▶ Task to complete:
Report back every line of the entries that contains "websites", exactly as written.

▶ Records to process:
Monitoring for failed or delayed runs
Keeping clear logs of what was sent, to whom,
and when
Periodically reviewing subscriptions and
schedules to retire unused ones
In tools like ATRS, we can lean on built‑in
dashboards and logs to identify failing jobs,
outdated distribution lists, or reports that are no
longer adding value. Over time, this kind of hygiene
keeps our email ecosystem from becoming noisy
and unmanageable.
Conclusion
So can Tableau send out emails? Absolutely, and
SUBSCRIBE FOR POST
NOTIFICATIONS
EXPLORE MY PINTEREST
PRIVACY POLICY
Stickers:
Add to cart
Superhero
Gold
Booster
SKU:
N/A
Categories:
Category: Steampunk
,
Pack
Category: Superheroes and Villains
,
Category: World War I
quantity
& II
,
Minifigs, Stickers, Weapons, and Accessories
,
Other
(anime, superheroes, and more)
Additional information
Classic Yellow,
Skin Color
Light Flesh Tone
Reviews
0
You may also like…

* * *

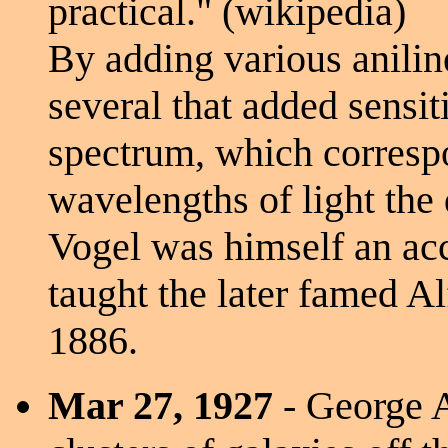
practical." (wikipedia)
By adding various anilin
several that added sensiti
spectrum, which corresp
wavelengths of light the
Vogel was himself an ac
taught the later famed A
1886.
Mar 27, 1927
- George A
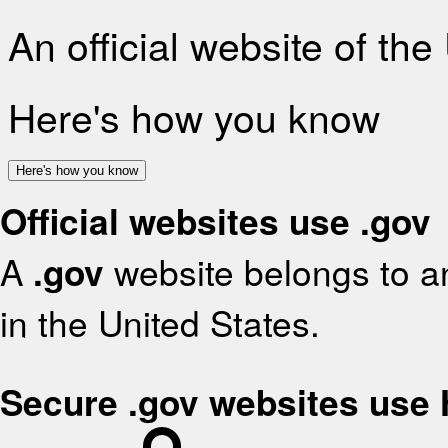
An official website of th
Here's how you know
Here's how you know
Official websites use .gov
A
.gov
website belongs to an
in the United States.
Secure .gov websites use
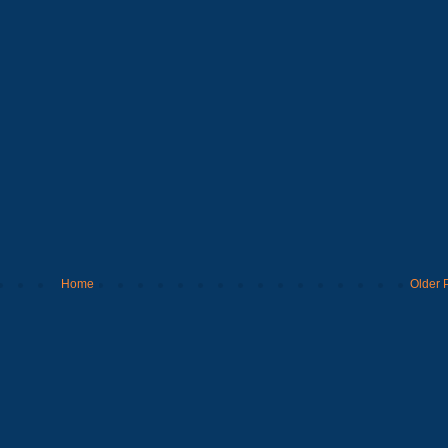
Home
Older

▶ Solution for this exercise:
Official websites use .gov
Secure .gov websites use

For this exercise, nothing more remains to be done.